On August 9 he went to Detroit for a mass meeting to endorse the National Union party (the label under which Lincoln and Johnson had run in 1864 against McClellan and the Democrats) and was elected one of the four delegates to the national convention in Philadelphia. He possibly thought that supporting Johnson would garner him something better than a lieutenant colonelcy. At the convention, which began on August 14, delegates from South Carolina and Massachusetts walked into the opening session arm in arm. Custer heartily approved of this show of national unity and he mingled freely with his old southern friends, some of whom had already been elected to Congress from the former Confederate states. Custer also signed a call for all former soldiers and sailors, northern and southern, to attend a grand National Union rally in Cleveland on September 17, 1866, the anniversary of McClellan’s battle at Antietam.
18

After firmly establishing his credentials as a National Union man and, not incidentally, lending his prestige to the party, Custer wrote to the President, applying for a full colonelcy, even a colonelcy of infantry, he said, so long as it was not with a black regiment.
19
But Johnson needed Custer for more important work and in reply invited the boy general and his wife to join the presidential party on “a swing around the circle.” Custer accepted.
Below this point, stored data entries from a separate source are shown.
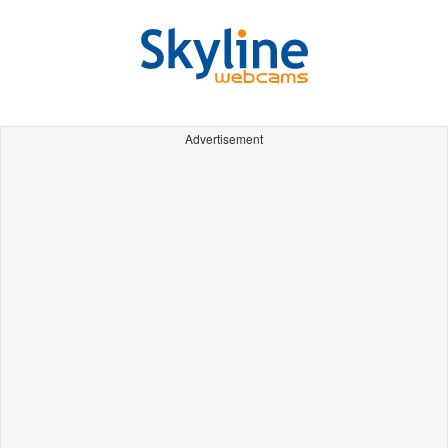
Advertisement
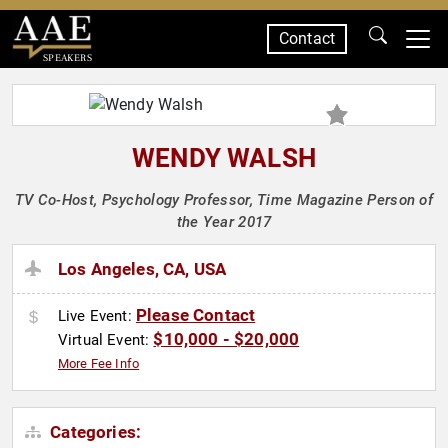
Contact
SPEAKERS
WENDY WALSH
TV Co-Host, Psychology Professor, Time Magazine Person of
the Year 2017
Los Angeles, CA, USA
Please Contact
Live Event:
$10,000 - $20,000
Virtual Event:
More Fee Info
Categories:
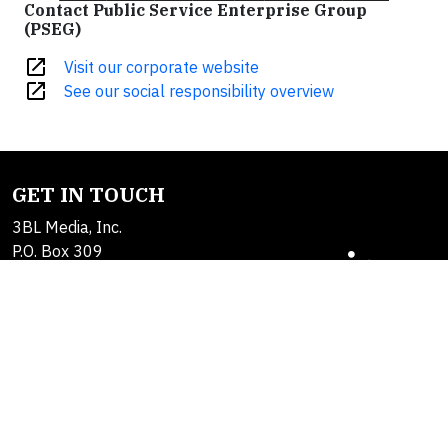
Contact Public Service Enterprise Group
(PSEG)
open_in_new
Visit our corporate website
open_in_new
See our social responsibility overview
GET IN TOUCH
3BL Media, Inc.
P.O. Box 309
East Longmeadow, MA
01060
Contact Us
About Us
SOLUTIONS
Products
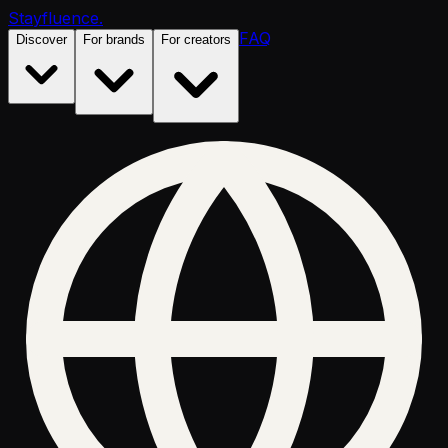
Stayfluence
.
FAQ
Discover
For brands
For creators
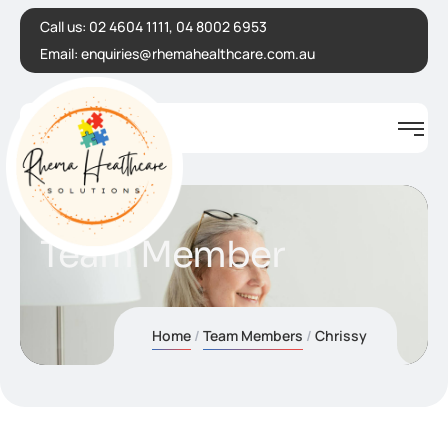
Call us:
02 4604 1111, 04 8002 6953
Email:
enquiries@rhemahealthcare.com.au
Team Member
Home
Team Members
Chrissy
The ostensible purpose of the swing was to place the cornerstone for a monument being erected to Stephen A. Douglas in Chicago and to visit Lincoln’s grave in Springfield, but Johnson’s real motive was to campaign for the fall congressional elections. The President was breaking openly with the Radical Republicans and wanted National Union men or Democrats (the two parties were becoming indistinguishable) elected to Congress. He intended to use Custer, in other words, for partisan political purposes. General Grant and Admiral Farragut were also along on the swing to provide luster.

From start to finish, Johnson’s “swing around the circle” was a disaster. One problem was the President’s intemperate speech making; he engaged in the lowest kind of name-calling and fell into the trap of trying to outshout Republican hecklers in his audiences. Grant was so disgusted that he took to drinking whiskey at every stop, thus providing an excuse for not appearing on the platform with Johnson. But the bigger problem was the President’s politics. The North was by no means ready to forgive and forget, to welcome former Confederates back into Congress, to hand control of the southern states back to the men who had run affairs there before 1861 and had then made war on the government. Nor was the North
willing to abandon the newly freed blacks to the tender mercies of their former masters.

Johnson wanted to build a strong National Union party, which would take the place of the Democratic party. Economic differences between Johnson and the Republicans were minimal, and economics did not become an issue in that critical congressional election of 1866.
20
The real issues, which were interconnected, were civil rights, the status of former Confederates, and the question of white supremacy. Most northern voters held prejudices against blacks, obviously, but few were willing to go so far in abandoning them as Johnson and his supporters wanted to do.
21

Johnson and the National Union party stood for white supremacy. “No man can advocate an amalgamation of the white & black races and so create a mongrel nation,” as Frank Blair, one of Johnson’s more important allies, put it. Blair thought it important that the states have the right to send black convicts to penal colonies outside the country, for example, and that the South be allowed to induce manufacturing companies to come into Dixie by educating poor whites while restricting the blacks “to the ruder trades and to the producing of the raw material.” Above all, Blair and the National Union party stood for racial segregation: “The policy of the country must therefore be a gradual segregation of the Races.”
22
Having just paid an awful price to free the slaves, the northern public was not ready to accept such a policy.